North Carolina’s Research and Education Network is among one of BTOP’s big recipients, and the project is nearing completion – on time and virtually on budget, says MCNC’s Joe Freddoso, who testified before the committee.

“The investments made in broadband infrastructure are having a profound impact in local communities around the country,” said Democrat Anna Eshoo, that party’s ranking member on the committee as quoted by The Hill newspaper.

But as The Hill noted, the defense did include at least one Republican.

“I don’t really understand how any of my colleagues can argue that providing better, faster Internet and more digital literacy training to underserved and unserved areas of this country is something we should criticize,” said Republican Mike Doyle of Pennsylvania.

Still, the Hill headline captured the overwhelming nature of the hearing:

“Republicans blast ‘wasteful’ Internet stimulus program”

Unfortunately, these days there is little bipartisan consensus about anything, regardless of a program’s benefits – or faults.

Is some criticism justified?

Has there ever been a federal or state program that hasn’t been abused?

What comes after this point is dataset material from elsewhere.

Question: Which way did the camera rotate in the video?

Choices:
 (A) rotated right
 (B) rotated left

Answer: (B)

Citizens Against Public Waste noted in a press release:

“As of December, 2012, the Recovery.gov website showed that of the 844 grant awards and contracts totaling $4.5 billion issued by the NTIA, only 26 have been completed, 192 are less than 50 percent complete, 623 are more than 50 percent complete and three have not yet started. RUS has given out 227 loans, grants, and contracts totaling $1.2 billion. From these awards, 15 projects have been completed, 110 are less than 50 percent complete, 69 are more than 50 percent complete, and 33 have not yet started. All of the stimulus-funded broadband projects were given a deadline for completion of September 30, 2013.”

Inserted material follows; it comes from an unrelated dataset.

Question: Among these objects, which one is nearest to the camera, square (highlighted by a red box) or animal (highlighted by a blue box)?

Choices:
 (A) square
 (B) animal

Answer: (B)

And some in the private sector have cried foul – among them Michael Smith, president of Charlotte-based FairPoint Communication’s Vermont operations.

Smith testified that “millions in federal dollars for overbuild throughout New England that serve to ‘create a publicly financed competitor aimed at putting FairPoint and other private providers at a competitive disadvantage,'” the Citizens noted in a press release.

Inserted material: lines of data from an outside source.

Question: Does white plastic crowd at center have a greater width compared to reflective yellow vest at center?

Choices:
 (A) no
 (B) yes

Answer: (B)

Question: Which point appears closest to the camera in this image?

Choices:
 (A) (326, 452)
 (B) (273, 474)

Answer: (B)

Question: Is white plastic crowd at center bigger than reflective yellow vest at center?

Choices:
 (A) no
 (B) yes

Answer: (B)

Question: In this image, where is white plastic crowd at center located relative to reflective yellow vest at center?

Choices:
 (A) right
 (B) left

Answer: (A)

Broadcast & Cable also pointed out private sector concerns:

“Cable operators’ principal concern with the Broadband Technology Opportunities Program (BTOP) subsidies and grants/loans, which are overseen by the National Telecommunications and Information Administration and the Agriculture Department’s Rural Utilities Service, is that they are being used to subsidize overbuilds to existing broadband service, a point the Republican staffers make in teeing up the hearing. ‘[M]any carriers have complained that awardees have used BTOP and BIP grants and loans to overbuild existing systems rather than extend service to unserved areas,’ they wrote.”

If that is indeed the case, then inquiries are certainly necessary.

There should be no fraud or abuse; priorities of projects need to be met as stipulated by the contracts providers signed.

However, if millions of Americans gain access to broadband that the private sector said it could not justify the investment required to do so, then who really loses?

Further discussion about the merits of BTOP and BIP should go on to find out what the real problems are with the program.

Terminate projects that aren’t delivering as promised.

But support those that are striving to serve the public good.

Would that really be an unsolvable problem?

Unfortunately, in the Washington of today, the answer is “Yes.”